The Eviction Lab’s newest data release shows that nearly 6 out of 100 renting households were threatened with eviction at least once during 2018. More than 3.6 million eviction cases were filed in that year, a similar number to the annual average of eviction filings between 2000 and 2018.
These new findings are part of a more extensive update to our existing national database of eviction lawsuits. While our original map was an effective tool in illuminating an invisible side of the country’s housing crisis, it was also limited, with some states and counties underrepresented, and others not represented at all.
This update to our National Eviction Map, available here, covers all 50 states and the District of Columbia more comprehensively. To achieve complete coverage across counties, we collected additional eviction records and annual reports on eviction filings from courts across the country. In the process, we expanded our coverage for two additional years, from 2016 to 2018.
Overall, an average of 3.6 million evictions were filed annually within the 19-year period that our data covers. The number of eviction filings grew steadily from 2000 to 2008, peaking in the years after the Great Recession. While filings have declined slightly from 2012 to 2018, filings during this period were still higher than they were from 2000 to 2005.
Despite aggregating more than 99 million eviction records and 30,000 county-level annual reports on eviction filings—representing an average of 2.6 million annual eviction filings—we were still missing reliable data for counties that were home to 33% of renting households. To overcome this challenge, we developed a statistical model that combined our different sources of data to estimate the annual prevalence of eviction filings and households threatened with eviction for the missing counties. Our models suggest that approximately 1 million more cases, on average, are filed each year than observed in the data we collected from the courts.

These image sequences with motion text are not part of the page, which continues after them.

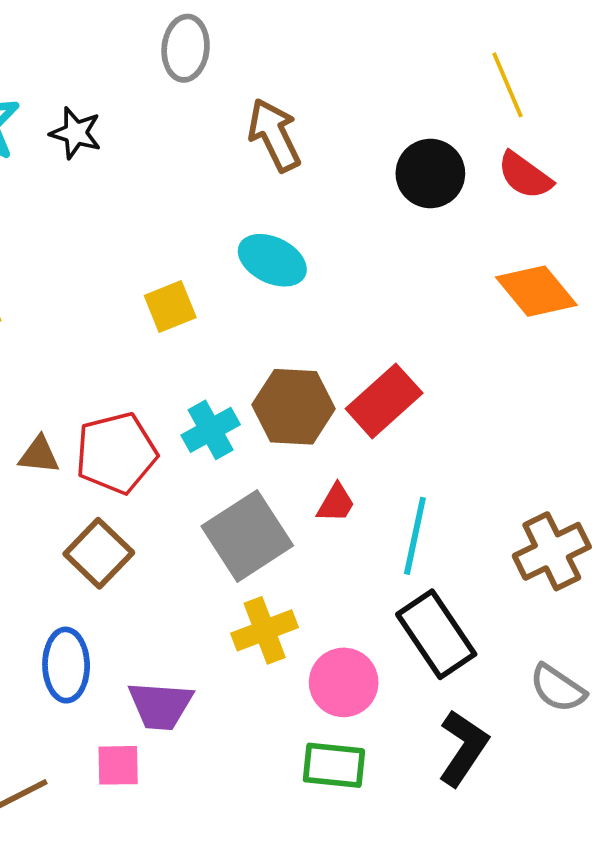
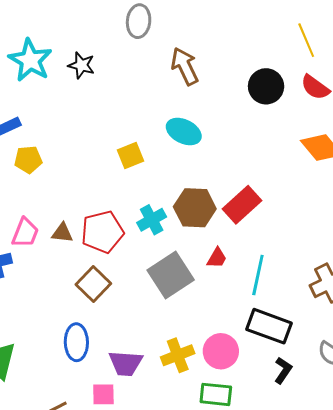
yellow cross: (265, 630) -> (178, 355), moved
black rectangle: (436, 634) -> (269, 326), turned -36
black L-shape: (463, 748) -> (283, 370), moved, size x0.7

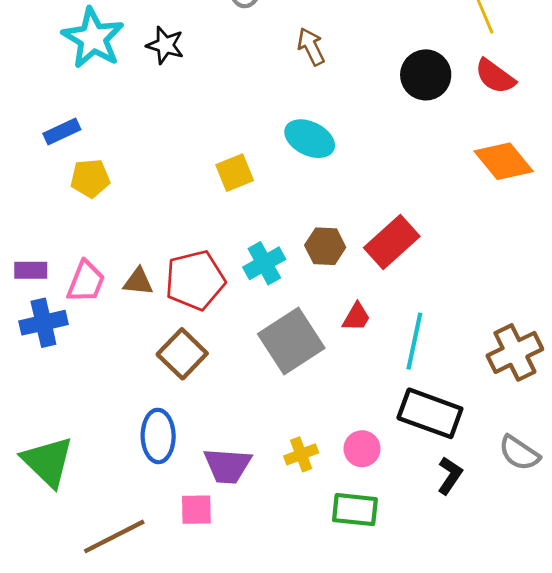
brown arrow: (185, 66) -> (311, 47), size x0.7
brown hexagon: (195, 208) -> (325, 246), size x0.7
pink circle: (221, 351) -> (362, 449), size x0.7
yellow cross: (178, 355) -> (301, 454), size x0.7

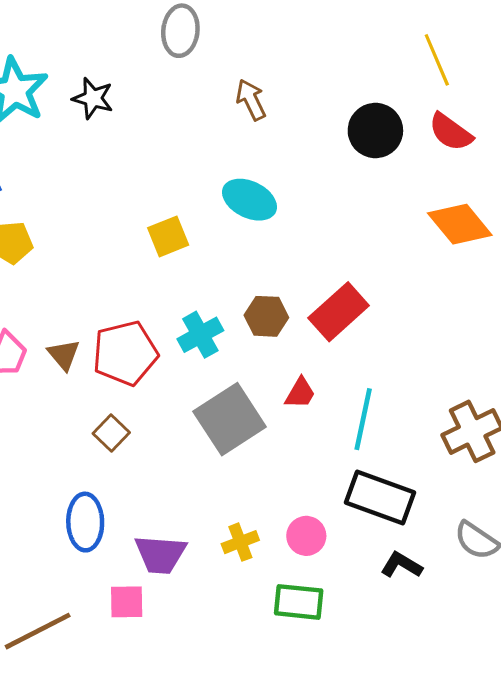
brown triangle: (138, 282) -> (64, 355), turned 44
brown square: (182, 354) -> (111, 433), size x0.7
black L-shape: (450, 476) -> (402, 565), turned -93

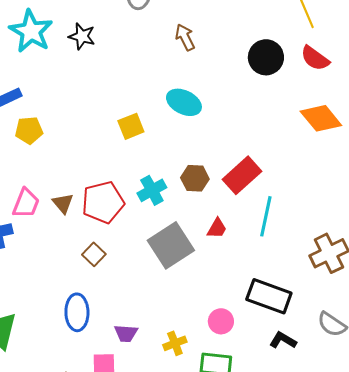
cyan line: (363, 419) -> (266, 216), moved
yellow cross: (240, 542) -> (175, 343), moved
purple trapezoid: (160, 554) -> (126, 333), size x0.7

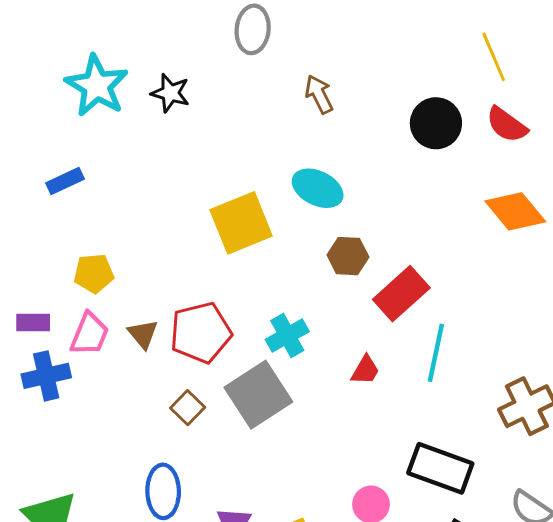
yellow square: (131, 126) -> (241, 223), size x1.6
yellow pentagon: (29, 130) -> (94, 273), moved
brown hexagon: (195, 178) -> (348, 256), moved
cyan cross: (152, 190) -> (287, 335), moved
gray square: (171, 245) -> (258, 395), moved

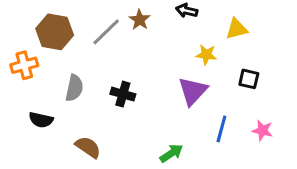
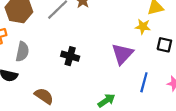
yellow star: (206, 55) -> (143, 27), moved
gray semicircle: (74, 88) -> (22, 52), moved

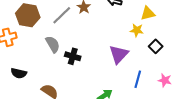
black square: (164, 45) -> (156, 46), turned 32
gray semicircle: (22, 52) -> (53, 44), moved, turned -42

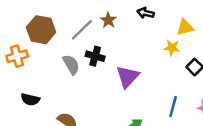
purple triangle: (119, 54) -> (127, 77), moved
black cross: (73, 56) -> (95, 56), moved

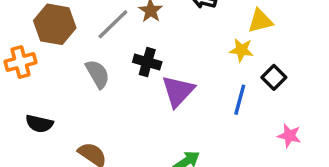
black cross: (95, 56) -> (147, 62), moved
blue line: (173, 107) -> (240, 100), moved

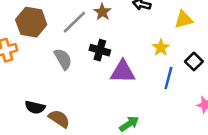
yellow star: (241, 50) -> (161, 48), moved, turned 30
purple triangle: (178, 91) -> (123, 72), turned 48
black semicircle: (39, 124) -> (35, 107), moved

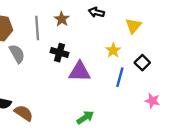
yellow triangle: (184, 20) -> (133, 26), turned -36
gray line: (74, 22) -> (37, 28), turned -50
gray semicircle: (63, 59) -> (17, 54), moved

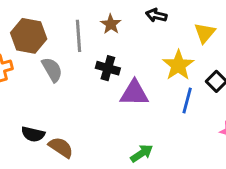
yellow star: (113, 50) -> (178, 65), size x1.5

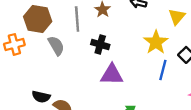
purple triangle: (134, 93) -> (112, 75), moved

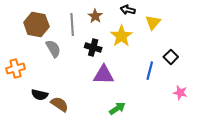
yellow triangle: (177, 17) -> (153, 22), moved
yellow star: (156, 42) -> (121, 36), moved
orange cross: (14, 44) -> (15, 69), moved

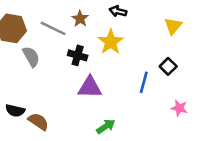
yellow triangle: (153, 22) -> (173, 26), moved
gray line: (72, 24) -> (53, 28), turned -60

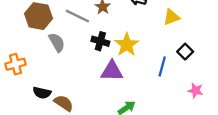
yellow triangle: (173, 26) -> (171, 17), moved, turned 30
yellow star: (111, 42) -> (127, 45), moved

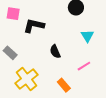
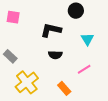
black L-shape: (34, 26) -> (51, 30), moved
black semicircle: (55, 52) -> (55, 55), turned -64

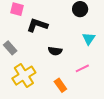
black L-shape: (51, 30) -> (37, 25), moved

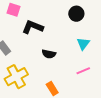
pink line: (82, 68) -> (83, 71), moved

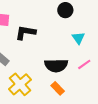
black semicircle: (49, 54) -> (56, 65), moved, size x1.6

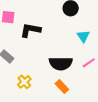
yellow cross: (20, 84) -> (24, 82), size x0.6

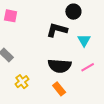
black L-shape: (30, 30) -> (57, 30), moved

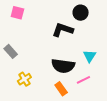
cyan triangle: (84, 40) -> (90, 56), moved
pink line: (88, 67) -> (83, 80), moved

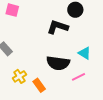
cyan triangle: (90, 56) -> (85, 53), turned -32
orange rectangle: (61, 89) -> (39, 85), moved

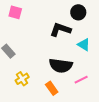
cyan triangle: (85, 53) -> (84, 45), moved
orange rectangle: (39, 85) -> (52, 88), moved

These estimates help confirm trends documented in our original map, including that eviction filing rates are consistently highest in the Southeastern United States. Some of the highest annual eviction filing rates are observed in Maryland, South Carolina, and Georgia, challenging conventional understandings of eviction risk as primarily a concern of high-cost or high-population metropolitan areas. The estimates also offer several new insights. First, although we estimated that 3.6 million eviction cases were filed in 2018 relative to 3.0 million in 2000, the eviction filing rate (number of filings per renting households) was lower in 2018 (7.8%) than in 2000 (8.4%). These seemingly contradictory trends are due to increases in the number of renting households during this period. This contributed to a curvilinear eviction filing rate, increasing from 2000 to 2008 before declining again in recent years. The rate of households threatened with at least one eviction filing followed a similar trend.
Second, these estimates allow users to know the number of unique households that receive at least one eviction filing a year, by using a new measure we call “households threatened with eviction.” With these data, we were able to show how state requirements that landlords provide notice to tenants before filing an eviction lawsuit, even if only a few days’ notice, are associated with lower eviction filings rates.
The ability to directly compare areas of high and low eviction filings within and across states can help evaluate the effects of state-level landlord tenant laws and county-level eviction policies. Because these data are statistical estimates, they include 95% credible intervals, which represent uncertainty around the estimates. We explain how these estimates differ from the original map and show how to interpret the estimates and credible intervals here.
The estimates of eviction filings and households threatened with eviction displayed on the map can be downloaded here. We published the creation of these estimates and the trends we discuss here in the Proceedings of the National Academy of Sciences. We provide a full description of our methodology here. The statistical code and full model output can be downloaded here.
We hope these new data help expand the ongoing debate surrounding access to affordable housing and facilitate research on the prevalence, causes, and consequences of eviction. More than that, we want this database to be a tool to empower our communities, housing advocates, and policymakers to solve the housing challenges renting households are experiencing across the country.